Así que, para responder a la pregunta inicial: En la educación autodirigida, ¿les dejamos hacer todo lo que quieran?, las respuestas podrían ser: sí y no.

En general, en una escuela que se basa en la educación autodirigida (como por ejemplo en los Centros de Aprendizaje Ágil) hay expectativas muy claras y límites que los niños y jóvenes aceptan para poder participar. Los límites suelen basarse en ciertas medidas de seguridad, de legalidad y el respeto hacia uno mismo y hacia los demás (aunque no nos guste, en las ALC’s, sobreproteger a los niños por todo lo que eso conlleva). Mientras cumplan con esas medidas, un niño o joven será apoyado en su búsqueda o exploración.

Significa en la realidad que los niños y jóvenes tienen un montón de libertad.

Lo mismo suele suceder en las familias que prefieren hacer unschooling con sus hijos, o sea desescolarizarlos, en vez de mandarlos a una escuela.

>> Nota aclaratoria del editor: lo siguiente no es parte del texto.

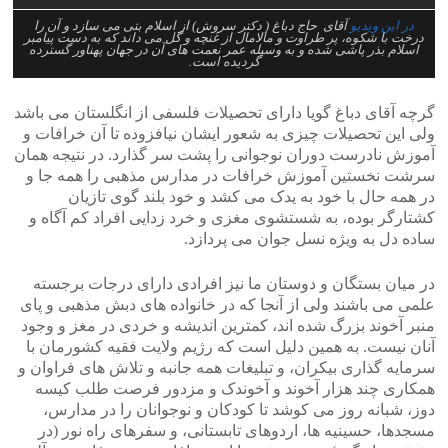
در این ویدیو
آقای حاج دباغ ( دکتر سروش) از اسلام بتی می سازد و آن را
درخت با شکوه، پر طراوت و مالامال از غنچه و گل می داند که به دست پیامبر
اسلام بذر پاشی شده و به وسیله عمر نعمت های آن در جهان پهناور گسترده
گردیده است.
گرچه آقای دباغ گویا دارای تحصیلات فلسفی از انگلستان می باشد
ولی این تحصیلات چیزی به شعور ایشان نیافزوده تا آن خرافات و
آموزش نادرست دوران نوجوانی را پشت سر گذارد. در نتیجه همان
سرشت نخستین آموزش خرافات در مدارس مذهبی را همه جا و
در همه حال با خود به یدک می کشد و خود بلند گوی تازیان
کشتارگر بوده، به شستشوی مغزی و خرد زدایی افراد کم آگاه و
ساده دل به ویژه نسل جوان می پردازد.
در میان بستگان و دوستان ما نیز افرادی دارای درجات برجسته
علمی می باشند ولی از آنجا که در خانواده های دبش مذهبی و پای
منبر آخوند بزرگ شده اند، کمترین اندیشه و خردی در مغز و وجود
آنان نیست. به همین دلیل است که رژیم ولایت فقیه کشورمان با
سرمایه گذاری بیکران، و تبلیغات همه جانبه و تلاش های فراوان و
همکاری چند هزار آخوند و آخوندک و مزدور فرصت طلب کیسه
دوز، شبانه روز می کوشد تا کودکان و نوجوانان را در مدارس،
مسجدها، حسینیه ها، اردوهای تابستانی، و سفرهای راه نور (در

El punto es, cuando ponemos énfasis en las buenas relaciones entre todos, no hay mucha necesidad de generar “reglas” impuestas por los adultos. Se trata de crear una cultura, dentro de la familia y en la escuela, donde todos nos cuidamos entre todos.

Creo que todos estaremos de acuerdo con que esto no pasa en el sistema educativo tradicional, donde el enfoque único es la memorización de materias, el control de esta memorización bajo la forma de exámenes, y la calificación de este control: las boletas. No importa el bienestar emocional de los niños. Existe bullying de parte de los maestros hacia los alumnos y entre los alumnos mismos, y muy pocos adultos tienen los conocimientos y la experiencia para crear un ambiente emocionalmente seguro.

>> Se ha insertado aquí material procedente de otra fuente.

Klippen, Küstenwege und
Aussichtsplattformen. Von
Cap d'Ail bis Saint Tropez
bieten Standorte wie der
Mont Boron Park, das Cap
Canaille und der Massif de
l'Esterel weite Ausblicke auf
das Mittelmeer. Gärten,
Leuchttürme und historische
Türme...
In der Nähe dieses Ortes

Todo esto crea un clima de competencia, y en una competencia el único enfoque que importa es ganar. No importa cómo, y no importa si uno lastima a otro en ese afán.

Al contrario, en la desescolarización, cuando las dificultades se presentan, utilizamos herramientas que se basan en un respeto profundo hacia cada niño, tales como: la comunicación no-violenta; la resolución de conflictos; la validación de emociones etc.

La gran consecuencia de eso es, que para poder apoyar a nuestros hijos de la manera más respetuosa y funcional, nosotros como adultos tenemos que estar dispuestos no sólo a crecer, sino a retar a los modelos bajo los cuales fuimos educados. Una crianza y educación autoritarias pueden cambiar por un verdadera socialización equitativa e igualitaria con los niños y los jóvenes. Y eso es realmente el reto más grande de todos.

Si queremos que nuestros hijos aprendan a usar su libertad de una manera respetuosa y responsable, nosotros como padres y madres tenemos que cambiar de modelos para volvernos los ejemplos que nuestros hijos merecen. Aprender a confiar. Dejar de sobreprotegerlos. Aprender a escuchar primero. Dejar de imponer. ¿Tú quieres que tus hijos se vuelvan respetuosos hacia los demás? Empieza tú con la práctica de respetarlos a ellos como los seres libres que son, y ya verás.